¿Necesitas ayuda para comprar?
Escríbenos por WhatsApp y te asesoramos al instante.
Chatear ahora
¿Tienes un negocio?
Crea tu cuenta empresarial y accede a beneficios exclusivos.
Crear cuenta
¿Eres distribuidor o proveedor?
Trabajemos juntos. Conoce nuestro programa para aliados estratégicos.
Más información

------------------------

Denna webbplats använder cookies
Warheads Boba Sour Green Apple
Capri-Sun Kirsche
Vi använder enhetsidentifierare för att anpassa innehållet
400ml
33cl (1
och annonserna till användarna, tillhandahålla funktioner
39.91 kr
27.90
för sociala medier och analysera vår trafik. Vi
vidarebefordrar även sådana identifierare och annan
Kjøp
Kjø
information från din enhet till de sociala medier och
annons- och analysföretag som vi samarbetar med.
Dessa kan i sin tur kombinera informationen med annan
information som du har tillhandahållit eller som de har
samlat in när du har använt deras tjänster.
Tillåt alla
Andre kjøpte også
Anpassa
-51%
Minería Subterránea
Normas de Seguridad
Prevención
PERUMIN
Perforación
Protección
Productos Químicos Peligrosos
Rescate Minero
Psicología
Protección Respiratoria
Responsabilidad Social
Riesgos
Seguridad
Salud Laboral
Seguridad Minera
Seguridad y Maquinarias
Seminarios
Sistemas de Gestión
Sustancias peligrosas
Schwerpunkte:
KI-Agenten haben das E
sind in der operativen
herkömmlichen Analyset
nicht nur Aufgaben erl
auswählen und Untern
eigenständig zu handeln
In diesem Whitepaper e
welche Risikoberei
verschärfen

------------------------

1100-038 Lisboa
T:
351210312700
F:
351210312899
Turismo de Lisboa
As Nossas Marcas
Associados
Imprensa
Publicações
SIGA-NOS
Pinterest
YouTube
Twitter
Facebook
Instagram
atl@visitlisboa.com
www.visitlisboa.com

------------------------

— Required work —
When a line of the data above holds the string "Protección", count it, and reply with the resulting number only.

— Answer below —
2